Saussure, Peirce e o signo

Mossoró/RN

2017
Os signos são, de uma certa forma, as palavras que usamos para nos comunicar.
Ao falar repomos o mundo em palavras e pensamentos, com figuras de linguagem que
nem percebemos, como as metáforas, as metonímias, hipérboles e tantas outras.

Segundo José Roberto Barbosa (2013), “a atividade linguística é eminentemente


simbólica, as palavras criam conceitos, e esses, por sua vez, constroem a realidade.”
Tudo está intimamente ligado, mas não podemos no equivocar em pensar que o signo
linguístico une um nome a uma coisa, essa relação consiste em um conceito –
significado, a uma imagem acústica – significante. O significado não é a coisa
propriamente dita, mas sim a sua representação, por isso, Saussure afirma que o signo é
a união de um conceito com uma imagem acústica.

Continuando com a teoria saussuriana, ele argumenta também que não existe um
relação necessária, entre o sentido e o som, não há união ‘natural’ entre o significante e
aquilo que ele significa. Para Saussure, um signo é sempre interpretável por outro signo,
e isso acontece no interior do mesmo sistema pelos sinônimos, pelas paráfrases e pelas
codificações (BARBOSA, 2013).

Mais abrangente que a linguística, a semiótica de Peirce tem por objeto qualquer
sistema sígnico como: artes visuais, culinária, música, fotografia, etc. Para Peirce, um
signo é aquilo que sob determinado aspecto, representa algo para alguém; o signo é uma
representação de seu objeto, podendo ser denominado de ícone, índice ou símbolo.

Índice: São indicativos de algo ou alguém. Indícios, representando algo que não está
presente;
Ícone: Imagens que no geral representam tal qual algo ou alguém;
Símbolos: São convencionados, não representam similaridade com o seu objeto.

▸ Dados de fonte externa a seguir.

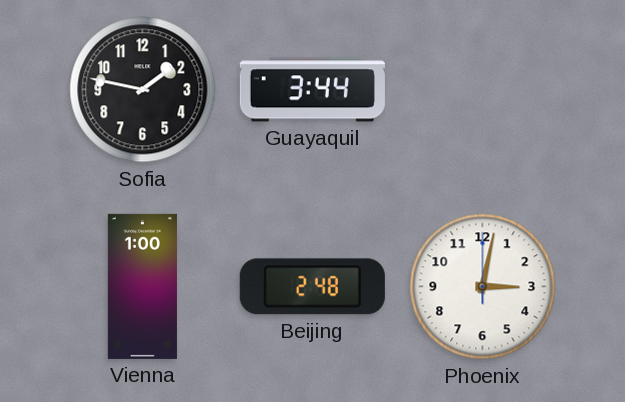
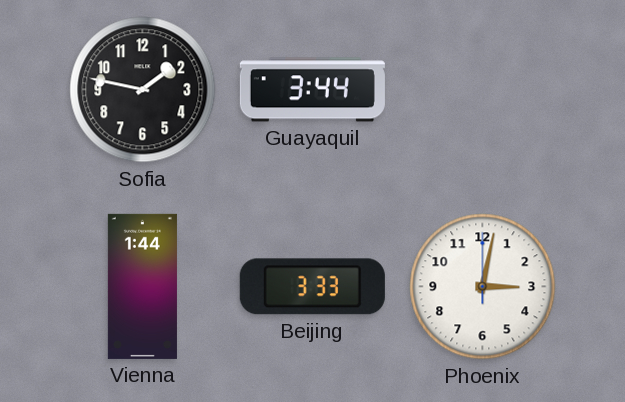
Vienna: 1:00 -> 1:44
Beijing: 2:48 -> 3:33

Para Deleuze (1990 p. 43) “a força de Peirce, quando inventou a semiótica,


esteve em conceber os signos partindo das imagens e de suas combinações, e não em
função de determinações já linguísticas”.
Referências:
BARBOSA, J. R. A. Linguística: outra introdução. Mossoró: Queima-Bucha, 2013.
p. 25.
DELEUZE, G. Imagem-tempo. São Paulo: Brasiliense, 1990.

MOSTAFA, S. P. Charles Peirce, Gilles Deleuze e a Ciência da informação. São


Paulo: Inf. & Soc. :Est., João Pessoa, v.22, n.1, p. 27-37, jan./abr. 2012.